Check each line of the records below for the word "Gestire" and copy those where it appears.

Raw data

- Opening Delimiter -

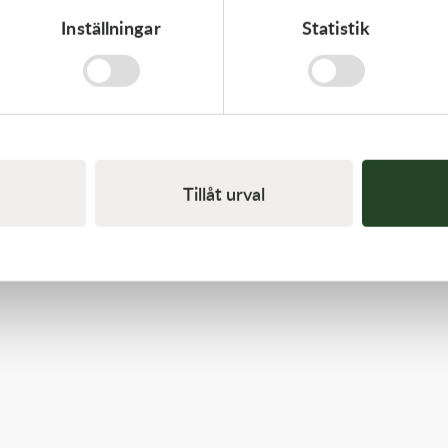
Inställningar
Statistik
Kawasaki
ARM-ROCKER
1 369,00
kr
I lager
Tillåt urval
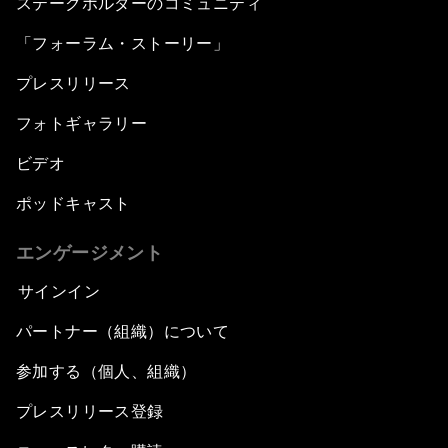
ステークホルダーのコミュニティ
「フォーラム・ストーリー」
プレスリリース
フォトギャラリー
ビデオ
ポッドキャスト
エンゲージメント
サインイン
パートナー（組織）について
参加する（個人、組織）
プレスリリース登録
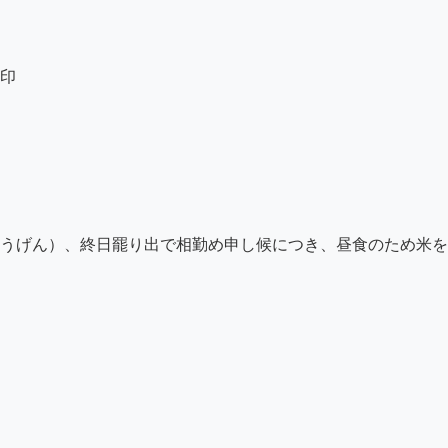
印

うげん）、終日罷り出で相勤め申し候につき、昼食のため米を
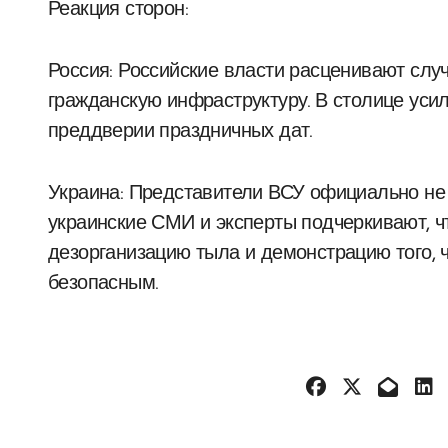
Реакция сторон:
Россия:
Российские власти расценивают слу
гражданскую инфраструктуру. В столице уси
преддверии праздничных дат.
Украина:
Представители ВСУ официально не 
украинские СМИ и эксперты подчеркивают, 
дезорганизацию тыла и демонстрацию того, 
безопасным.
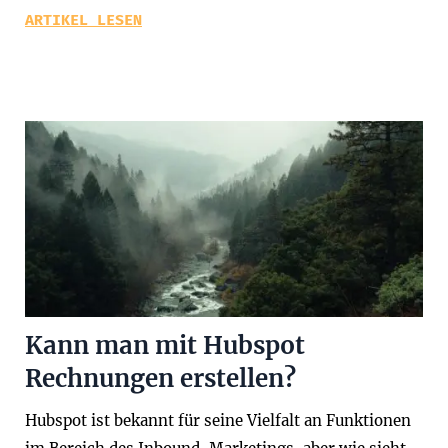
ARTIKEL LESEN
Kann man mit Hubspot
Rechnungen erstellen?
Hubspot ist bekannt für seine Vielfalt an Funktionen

- Closing Delimiter -
- Opening Delimiter -

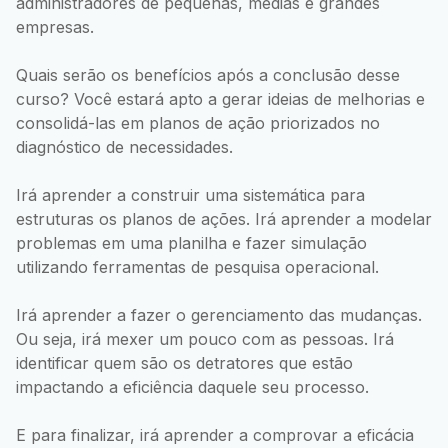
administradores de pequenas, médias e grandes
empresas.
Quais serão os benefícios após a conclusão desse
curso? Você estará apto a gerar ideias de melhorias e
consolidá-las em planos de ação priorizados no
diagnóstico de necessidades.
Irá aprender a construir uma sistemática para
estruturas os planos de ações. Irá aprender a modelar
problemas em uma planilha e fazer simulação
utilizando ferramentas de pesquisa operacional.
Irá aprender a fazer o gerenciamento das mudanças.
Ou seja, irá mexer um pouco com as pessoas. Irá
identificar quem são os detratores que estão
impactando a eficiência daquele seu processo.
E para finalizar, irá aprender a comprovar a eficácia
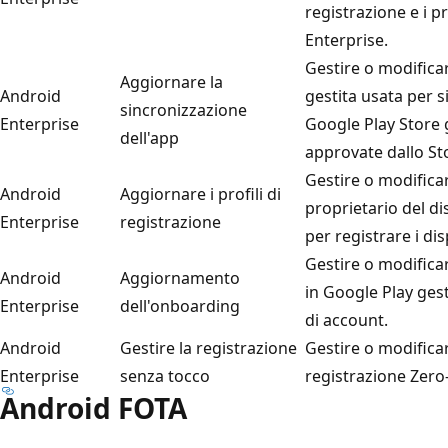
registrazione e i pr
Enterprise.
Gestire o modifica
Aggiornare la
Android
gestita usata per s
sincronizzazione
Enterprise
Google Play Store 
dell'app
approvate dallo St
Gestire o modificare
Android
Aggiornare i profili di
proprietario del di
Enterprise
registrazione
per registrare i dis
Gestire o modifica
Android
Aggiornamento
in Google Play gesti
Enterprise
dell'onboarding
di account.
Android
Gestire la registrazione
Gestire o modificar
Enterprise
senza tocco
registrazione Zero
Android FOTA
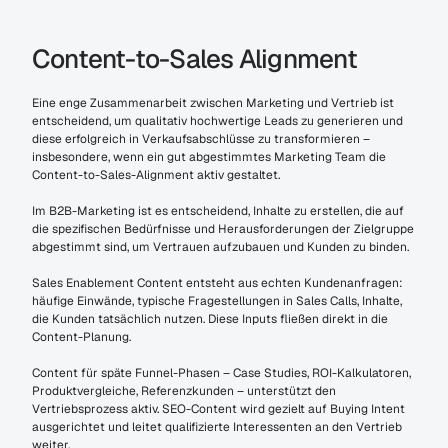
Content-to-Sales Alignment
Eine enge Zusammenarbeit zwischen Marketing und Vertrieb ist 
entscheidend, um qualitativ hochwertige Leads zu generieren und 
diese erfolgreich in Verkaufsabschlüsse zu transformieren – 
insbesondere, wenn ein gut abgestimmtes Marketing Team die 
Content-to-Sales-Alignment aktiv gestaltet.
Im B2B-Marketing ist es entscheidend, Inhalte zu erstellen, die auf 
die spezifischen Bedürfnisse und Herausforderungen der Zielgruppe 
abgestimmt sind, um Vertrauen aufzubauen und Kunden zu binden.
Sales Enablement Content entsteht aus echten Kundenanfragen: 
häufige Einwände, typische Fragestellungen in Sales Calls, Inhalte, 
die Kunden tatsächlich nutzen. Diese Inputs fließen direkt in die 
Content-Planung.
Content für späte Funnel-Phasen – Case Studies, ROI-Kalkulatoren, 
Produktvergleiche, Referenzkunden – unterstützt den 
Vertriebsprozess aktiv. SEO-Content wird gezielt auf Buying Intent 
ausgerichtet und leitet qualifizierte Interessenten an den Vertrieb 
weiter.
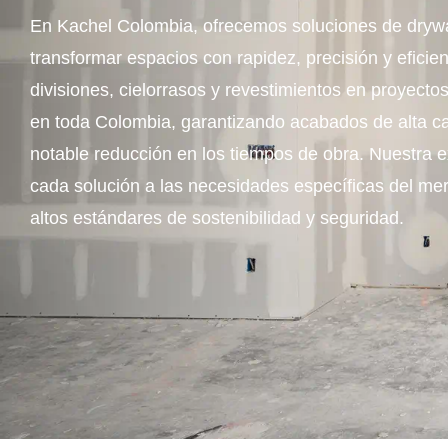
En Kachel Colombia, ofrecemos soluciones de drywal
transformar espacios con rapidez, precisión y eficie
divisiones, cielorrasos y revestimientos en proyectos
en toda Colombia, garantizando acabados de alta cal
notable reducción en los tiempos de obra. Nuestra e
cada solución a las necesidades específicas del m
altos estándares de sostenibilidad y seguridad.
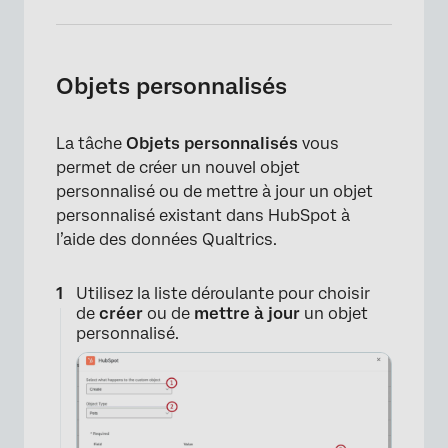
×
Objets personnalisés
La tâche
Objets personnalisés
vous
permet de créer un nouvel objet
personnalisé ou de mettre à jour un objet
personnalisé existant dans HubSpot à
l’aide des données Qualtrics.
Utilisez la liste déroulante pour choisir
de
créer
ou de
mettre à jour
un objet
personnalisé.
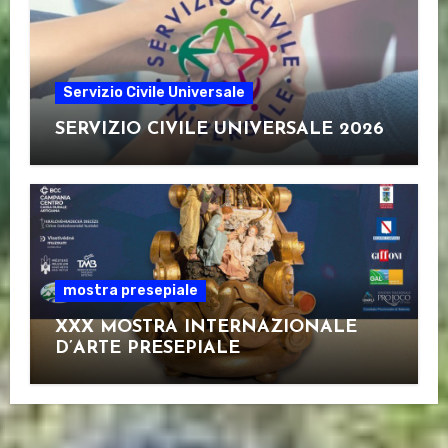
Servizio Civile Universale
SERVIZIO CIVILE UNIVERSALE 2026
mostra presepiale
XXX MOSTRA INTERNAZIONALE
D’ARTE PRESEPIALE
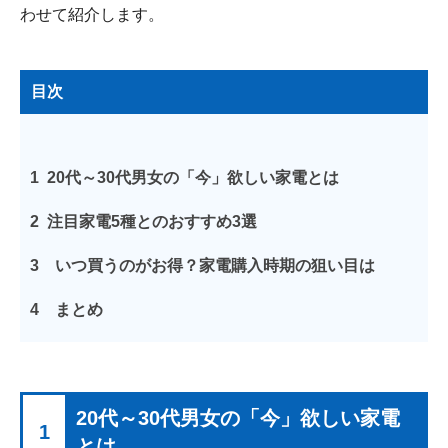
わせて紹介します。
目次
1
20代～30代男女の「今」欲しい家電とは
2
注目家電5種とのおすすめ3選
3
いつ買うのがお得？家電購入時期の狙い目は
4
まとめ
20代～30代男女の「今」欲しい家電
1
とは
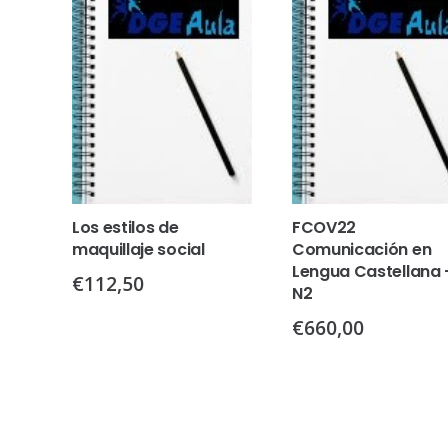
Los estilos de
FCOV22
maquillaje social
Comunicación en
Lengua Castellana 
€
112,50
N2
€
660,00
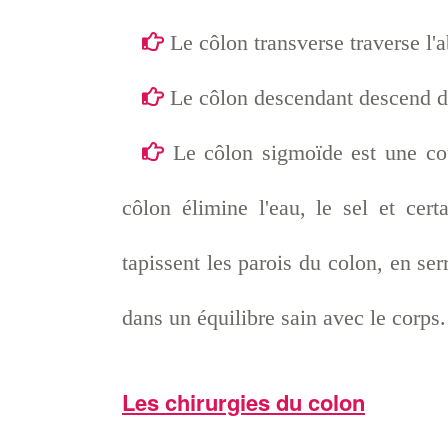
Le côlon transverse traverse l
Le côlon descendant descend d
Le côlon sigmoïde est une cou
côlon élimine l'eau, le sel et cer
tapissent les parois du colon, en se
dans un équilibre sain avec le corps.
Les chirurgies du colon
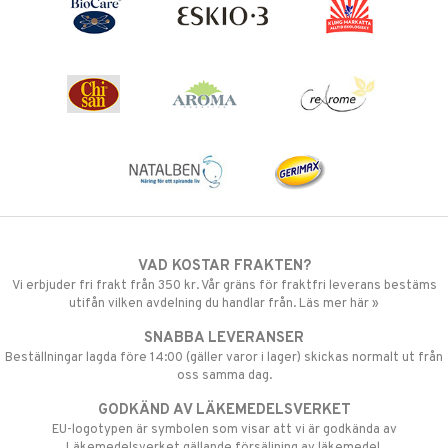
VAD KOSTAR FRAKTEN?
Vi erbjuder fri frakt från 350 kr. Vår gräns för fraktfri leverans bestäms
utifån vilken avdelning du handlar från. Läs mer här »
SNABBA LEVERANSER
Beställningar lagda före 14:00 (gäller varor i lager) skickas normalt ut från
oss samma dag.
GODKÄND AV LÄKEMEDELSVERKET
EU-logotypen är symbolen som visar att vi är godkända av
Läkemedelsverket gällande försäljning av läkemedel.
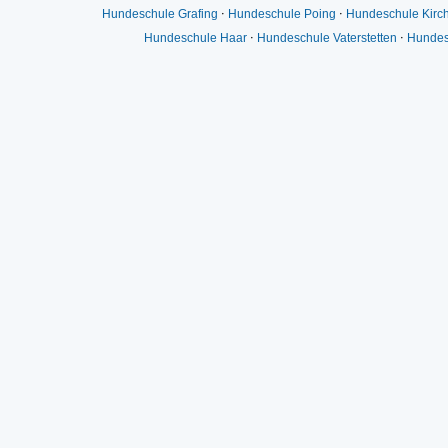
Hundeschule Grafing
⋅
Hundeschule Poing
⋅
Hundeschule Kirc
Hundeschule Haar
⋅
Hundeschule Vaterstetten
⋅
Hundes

- Closing Delimiter -

Task answer
Gestire o modifica
Gestire o modificare
Gestire o modifica
Gestire la registrazione
Gestire o modificar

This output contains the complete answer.